= WHAT YOU SHOULD DO =
Give back, exactly and with nothing added, the lines that run from the one containing "Find regions matching" to the final line below.

= Stored items =

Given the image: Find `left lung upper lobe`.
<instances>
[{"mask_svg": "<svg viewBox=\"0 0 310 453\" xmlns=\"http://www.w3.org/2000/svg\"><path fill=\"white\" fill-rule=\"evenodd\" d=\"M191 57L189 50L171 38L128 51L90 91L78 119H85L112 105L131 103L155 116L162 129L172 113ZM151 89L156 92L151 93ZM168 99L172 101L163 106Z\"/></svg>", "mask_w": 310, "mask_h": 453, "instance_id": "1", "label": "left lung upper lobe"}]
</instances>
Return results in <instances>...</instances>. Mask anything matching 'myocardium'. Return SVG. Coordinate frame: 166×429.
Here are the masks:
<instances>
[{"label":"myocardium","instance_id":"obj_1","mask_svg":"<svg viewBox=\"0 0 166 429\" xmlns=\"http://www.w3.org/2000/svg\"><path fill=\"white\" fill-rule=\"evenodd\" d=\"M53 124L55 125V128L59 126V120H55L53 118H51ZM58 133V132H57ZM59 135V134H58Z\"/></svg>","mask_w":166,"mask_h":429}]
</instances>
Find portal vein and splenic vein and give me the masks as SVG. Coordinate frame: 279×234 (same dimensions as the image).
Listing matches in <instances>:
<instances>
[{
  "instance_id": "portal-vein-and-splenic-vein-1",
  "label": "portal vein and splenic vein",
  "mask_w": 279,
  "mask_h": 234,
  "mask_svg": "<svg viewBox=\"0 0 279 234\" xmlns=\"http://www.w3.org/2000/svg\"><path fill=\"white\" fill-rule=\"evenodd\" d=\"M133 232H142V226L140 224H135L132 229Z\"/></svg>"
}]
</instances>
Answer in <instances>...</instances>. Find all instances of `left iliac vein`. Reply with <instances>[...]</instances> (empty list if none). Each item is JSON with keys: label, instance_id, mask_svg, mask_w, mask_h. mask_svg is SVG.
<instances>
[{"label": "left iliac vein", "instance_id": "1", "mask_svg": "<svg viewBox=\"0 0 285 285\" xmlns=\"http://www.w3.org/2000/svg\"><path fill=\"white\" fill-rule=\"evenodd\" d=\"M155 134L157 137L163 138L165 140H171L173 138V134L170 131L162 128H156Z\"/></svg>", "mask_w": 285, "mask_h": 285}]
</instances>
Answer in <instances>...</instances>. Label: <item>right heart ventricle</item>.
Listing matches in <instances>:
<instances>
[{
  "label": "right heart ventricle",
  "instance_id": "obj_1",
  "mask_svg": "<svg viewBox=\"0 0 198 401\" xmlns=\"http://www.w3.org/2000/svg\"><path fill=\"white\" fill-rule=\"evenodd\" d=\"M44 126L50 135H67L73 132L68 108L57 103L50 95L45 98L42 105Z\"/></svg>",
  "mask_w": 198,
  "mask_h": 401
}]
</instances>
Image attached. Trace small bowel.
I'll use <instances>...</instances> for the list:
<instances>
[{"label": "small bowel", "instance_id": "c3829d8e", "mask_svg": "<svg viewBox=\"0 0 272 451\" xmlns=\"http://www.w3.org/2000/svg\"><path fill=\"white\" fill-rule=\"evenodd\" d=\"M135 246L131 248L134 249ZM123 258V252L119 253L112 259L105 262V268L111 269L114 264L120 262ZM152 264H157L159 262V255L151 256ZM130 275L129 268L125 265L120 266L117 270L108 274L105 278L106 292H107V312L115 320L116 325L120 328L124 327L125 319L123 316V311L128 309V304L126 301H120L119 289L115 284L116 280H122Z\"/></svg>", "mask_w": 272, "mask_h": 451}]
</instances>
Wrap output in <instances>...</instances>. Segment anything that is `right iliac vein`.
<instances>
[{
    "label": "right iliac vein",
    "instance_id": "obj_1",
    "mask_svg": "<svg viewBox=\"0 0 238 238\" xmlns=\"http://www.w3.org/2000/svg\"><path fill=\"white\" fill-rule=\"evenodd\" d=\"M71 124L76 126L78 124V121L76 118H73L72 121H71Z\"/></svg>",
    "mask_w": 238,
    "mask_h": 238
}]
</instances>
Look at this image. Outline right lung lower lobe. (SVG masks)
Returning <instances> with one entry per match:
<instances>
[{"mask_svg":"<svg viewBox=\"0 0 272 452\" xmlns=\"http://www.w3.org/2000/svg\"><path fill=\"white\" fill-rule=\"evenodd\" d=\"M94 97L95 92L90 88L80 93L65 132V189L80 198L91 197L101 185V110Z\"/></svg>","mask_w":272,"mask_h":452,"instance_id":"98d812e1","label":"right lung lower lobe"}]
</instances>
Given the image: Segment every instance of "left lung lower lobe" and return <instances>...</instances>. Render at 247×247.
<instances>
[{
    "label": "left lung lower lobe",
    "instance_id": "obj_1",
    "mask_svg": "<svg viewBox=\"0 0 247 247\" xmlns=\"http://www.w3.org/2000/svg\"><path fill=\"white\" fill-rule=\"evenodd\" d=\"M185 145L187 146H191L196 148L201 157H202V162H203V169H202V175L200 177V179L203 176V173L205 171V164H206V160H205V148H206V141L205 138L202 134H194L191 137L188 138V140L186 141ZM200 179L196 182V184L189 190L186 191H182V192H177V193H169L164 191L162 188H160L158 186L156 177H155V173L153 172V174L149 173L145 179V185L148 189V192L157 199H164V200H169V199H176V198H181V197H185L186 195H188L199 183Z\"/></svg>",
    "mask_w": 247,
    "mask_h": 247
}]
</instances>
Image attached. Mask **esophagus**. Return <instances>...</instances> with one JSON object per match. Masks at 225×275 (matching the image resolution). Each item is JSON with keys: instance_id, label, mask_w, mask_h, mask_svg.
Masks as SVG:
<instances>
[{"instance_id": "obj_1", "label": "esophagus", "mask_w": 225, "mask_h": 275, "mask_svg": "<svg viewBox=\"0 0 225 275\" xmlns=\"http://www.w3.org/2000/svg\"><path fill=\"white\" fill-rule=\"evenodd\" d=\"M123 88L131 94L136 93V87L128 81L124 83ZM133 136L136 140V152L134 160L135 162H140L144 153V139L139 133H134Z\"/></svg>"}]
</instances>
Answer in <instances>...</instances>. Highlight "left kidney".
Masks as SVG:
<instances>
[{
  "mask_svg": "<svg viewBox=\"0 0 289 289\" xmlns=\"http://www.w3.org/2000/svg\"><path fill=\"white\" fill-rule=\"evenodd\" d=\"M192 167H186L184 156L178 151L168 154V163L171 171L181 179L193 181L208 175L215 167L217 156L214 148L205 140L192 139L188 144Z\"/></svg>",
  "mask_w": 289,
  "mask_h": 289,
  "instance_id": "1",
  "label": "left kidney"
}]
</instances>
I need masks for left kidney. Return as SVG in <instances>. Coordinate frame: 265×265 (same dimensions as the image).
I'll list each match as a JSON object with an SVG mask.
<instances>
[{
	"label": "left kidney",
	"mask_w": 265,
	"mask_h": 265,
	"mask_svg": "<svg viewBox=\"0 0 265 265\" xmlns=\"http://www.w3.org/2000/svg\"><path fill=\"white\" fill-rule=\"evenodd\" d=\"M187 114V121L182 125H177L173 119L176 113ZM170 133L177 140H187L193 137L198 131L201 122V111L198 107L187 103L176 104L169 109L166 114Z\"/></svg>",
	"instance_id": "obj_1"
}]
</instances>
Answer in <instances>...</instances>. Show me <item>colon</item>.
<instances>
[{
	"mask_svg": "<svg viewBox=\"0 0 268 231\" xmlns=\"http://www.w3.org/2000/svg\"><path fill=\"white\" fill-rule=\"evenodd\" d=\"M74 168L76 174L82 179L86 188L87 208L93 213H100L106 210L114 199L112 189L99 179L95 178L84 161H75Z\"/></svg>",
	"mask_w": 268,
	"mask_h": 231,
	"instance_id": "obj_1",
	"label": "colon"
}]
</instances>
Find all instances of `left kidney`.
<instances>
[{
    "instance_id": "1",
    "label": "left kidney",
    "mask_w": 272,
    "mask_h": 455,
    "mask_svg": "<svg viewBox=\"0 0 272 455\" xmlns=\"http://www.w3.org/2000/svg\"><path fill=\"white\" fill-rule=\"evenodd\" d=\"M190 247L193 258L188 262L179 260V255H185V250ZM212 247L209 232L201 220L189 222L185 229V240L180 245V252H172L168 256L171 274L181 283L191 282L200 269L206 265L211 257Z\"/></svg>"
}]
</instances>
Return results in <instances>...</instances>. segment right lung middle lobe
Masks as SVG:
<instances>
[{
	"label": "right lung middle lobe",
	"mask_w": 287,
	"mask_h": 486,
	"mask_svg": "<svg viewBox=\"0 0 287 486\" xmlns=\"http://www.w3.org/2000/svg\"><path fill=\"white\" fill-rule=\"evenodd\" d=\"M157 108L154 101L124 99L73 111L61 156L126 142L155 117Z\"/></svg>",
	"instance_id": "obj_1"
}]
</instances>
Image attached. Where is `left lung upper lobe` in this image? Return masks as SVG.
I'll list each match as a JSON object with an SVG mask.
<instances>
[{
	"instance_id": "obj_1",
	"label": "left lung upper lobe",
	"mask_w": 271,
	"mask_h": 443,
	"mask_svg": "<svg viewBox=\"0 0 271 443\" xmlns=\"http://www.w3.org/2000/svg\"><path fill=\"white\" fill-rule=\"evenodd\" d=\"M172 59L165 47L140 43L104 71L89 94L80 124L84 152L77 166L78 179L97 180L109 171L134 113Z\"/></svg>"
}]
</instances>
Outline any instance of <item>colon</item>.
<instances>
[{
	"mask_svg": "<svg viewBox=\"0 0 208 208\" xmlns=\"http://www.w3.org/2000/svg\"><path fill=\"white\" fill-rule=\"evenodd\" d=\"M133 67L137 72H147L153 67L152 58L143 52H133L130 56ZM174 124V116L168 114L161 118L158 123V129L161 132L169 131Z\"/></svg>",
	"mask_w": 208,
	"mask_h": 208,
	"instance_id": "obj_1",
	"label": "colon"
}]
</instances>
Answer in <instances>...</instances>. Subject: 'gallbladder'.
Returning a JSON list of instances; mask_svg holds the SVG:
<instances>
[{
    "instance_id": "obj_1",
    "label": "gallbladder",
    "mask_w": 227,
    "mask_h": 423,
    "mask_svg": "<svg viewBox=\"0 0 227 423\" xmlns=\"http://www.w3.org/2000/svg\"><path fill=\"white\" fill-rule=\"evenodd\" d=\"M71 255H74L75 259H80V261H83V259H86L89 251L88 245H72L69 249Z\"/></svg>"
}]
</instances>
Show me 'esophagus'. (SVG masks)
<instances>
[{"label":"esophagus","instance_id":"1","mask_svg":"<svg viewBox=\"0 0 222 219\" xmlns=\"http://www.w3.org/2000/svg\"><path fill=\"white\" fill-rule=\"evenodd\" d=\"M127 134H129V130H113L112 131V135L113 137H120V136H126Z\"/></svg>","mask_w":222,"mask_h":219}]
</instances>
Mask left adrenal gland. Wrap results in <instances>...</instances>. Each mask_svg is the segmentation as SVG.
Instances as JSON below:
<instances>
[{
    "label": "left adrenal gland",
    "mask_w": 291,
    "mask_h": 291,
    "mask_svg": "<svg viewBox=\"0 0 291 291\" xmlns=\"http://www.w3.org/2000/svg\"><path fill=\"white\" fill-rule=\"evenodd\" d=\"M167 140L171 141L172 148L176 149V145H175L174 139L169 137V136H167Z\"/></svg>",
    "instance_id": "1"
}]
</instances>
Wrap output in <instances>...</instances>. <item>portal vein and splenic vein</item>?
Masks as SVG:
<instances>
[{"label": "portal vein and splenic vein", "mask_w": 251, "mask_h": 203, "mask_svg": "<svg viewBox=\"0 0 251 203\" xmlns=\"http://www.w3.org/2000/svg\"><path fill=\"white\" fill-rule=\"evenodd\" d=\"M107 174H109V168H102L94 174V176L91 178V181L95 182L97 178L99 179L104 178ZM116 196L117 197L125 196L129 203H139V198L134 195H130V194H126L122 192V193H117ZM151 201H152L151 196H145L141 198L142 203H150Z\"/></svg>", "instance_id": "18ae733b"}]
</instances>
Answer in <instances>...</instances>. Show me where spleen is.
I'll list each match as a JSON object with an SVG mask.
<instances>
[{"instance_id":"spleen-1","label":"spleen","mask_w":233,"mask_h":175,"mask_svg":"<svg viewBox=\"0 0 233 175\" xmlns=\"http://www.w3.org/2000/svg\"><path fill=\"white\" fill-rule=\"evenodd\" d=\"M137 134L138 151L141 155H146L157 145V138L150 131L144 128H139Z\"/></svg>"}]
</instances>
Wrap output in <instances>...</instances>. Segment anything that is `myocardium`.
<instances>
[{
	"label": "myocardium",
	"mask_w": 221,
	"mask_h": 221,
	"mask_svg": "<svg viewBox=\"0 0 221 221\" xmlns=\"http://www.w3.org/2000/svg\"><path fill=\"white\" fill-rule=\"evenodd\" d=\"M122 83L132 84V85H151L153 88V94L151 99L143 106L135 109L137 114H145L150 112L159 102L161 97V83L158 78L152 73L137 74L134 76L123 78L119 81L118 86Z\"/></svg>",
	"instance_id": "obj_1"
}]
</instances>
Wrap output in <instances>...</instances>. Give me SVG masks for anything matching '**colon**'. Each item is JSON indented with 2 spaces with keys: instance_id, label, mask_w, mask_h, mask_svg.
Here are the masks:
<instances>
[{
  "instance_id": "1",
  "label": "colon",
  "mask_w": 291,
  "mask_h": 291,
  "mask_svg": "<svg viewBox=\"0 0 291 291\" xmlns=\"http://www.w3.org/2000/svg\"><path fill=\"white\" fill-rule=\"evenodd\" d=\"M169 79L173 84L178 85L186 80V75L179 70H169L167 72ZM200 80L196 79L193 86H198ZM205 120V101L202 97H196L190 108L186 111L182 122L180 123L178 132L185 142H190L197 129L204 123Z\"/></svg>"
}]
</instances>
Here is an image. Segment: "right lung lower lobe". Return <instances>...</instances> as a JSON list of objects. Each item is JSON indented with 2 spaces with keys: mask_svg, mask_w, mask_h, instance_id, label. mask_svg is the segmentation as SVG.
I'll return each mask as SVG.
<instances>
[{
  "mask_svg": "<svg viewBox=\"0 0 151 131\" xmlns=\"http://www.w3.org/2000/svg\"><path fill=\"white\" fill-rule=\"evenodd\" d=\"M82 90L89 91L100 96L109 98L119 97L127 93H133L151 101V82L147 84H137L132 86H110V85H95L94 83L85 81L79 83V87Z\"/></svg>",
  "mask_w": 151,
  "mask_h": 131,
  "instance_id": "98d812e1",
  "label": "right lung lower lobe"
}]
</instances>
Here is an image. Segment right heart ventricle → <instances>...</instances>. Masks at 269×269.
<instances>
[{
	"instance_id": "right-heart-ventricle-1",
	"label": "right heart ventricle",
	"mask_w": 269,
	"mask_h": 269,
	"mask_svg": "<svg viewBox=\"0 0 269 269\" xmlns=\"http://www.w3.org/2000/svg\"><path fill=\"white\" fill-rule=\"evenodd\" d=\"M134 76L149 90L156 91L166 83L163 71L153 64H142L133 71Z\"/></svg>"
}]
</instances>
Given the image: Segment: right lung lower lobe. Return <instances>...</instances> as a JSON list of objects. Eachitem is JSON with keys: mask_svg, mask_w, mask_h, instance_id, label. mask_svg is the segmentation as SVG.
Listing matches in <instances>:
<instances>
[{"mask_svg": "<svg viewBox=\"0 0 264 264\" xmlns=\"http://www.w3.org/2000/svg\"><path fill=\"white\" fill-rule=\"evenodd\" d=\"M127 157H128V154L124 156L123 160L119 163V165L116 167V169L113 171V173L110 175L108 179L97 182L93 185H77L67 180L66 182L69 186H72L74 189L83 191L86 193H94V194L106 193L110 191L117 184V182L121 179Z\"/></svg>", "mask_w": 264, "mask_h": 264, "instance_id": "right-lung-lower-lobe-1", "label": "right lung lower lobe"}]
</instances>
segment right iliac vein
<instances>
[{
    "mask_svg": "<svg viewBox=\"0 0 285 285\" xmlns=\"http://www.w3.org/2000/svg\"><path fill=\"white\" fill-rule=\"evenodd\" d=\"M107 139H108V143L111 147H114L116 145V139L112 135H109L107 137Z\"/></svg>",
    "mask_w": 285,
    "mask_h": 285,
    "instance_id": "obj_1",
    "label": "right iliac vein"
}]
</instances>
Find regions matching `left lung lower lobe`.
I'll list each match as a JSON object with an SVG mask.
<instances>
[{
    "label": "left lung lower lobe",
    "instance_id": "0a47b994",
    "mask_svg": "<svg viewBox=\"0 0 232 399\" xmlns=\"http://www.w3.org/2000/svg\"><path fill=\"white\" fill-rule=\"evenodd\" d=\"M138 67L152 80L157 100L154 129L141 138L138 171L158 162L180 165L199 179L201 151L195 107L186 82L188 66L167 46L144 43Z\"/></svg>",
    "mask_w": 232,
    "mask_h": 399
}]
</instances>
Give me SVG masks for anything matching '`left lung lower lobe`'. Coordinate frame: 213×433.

= SOLUTION =
Find regions matching `left lung lower lobe`.
I'll list each match as a JSON object with an SVG mask.
<instances>
[{
    "label": "left lung lower lobe",
    "instance_id": "0a47b994",
    "mask_svg": "<svg viewBox=\"0 0 232 399\" xmlns=\"http://www.w3.org/2000/svg\"><path fill=\"white\" fill-rule=\"evenodd\" d=\"M138 67L152 80L157 100L154 129L141 138L138 171L158 162L180 165L199 179L201 151L195 107L186 82L188 66L167 46L144 43Z\"/></svg>",
    "mask_w": 232,
    "mask_h": 399
}]
</instances>
Give me SVG masks for anything matching '`left lung lower lobe`'. Coordinate frame: 213×433.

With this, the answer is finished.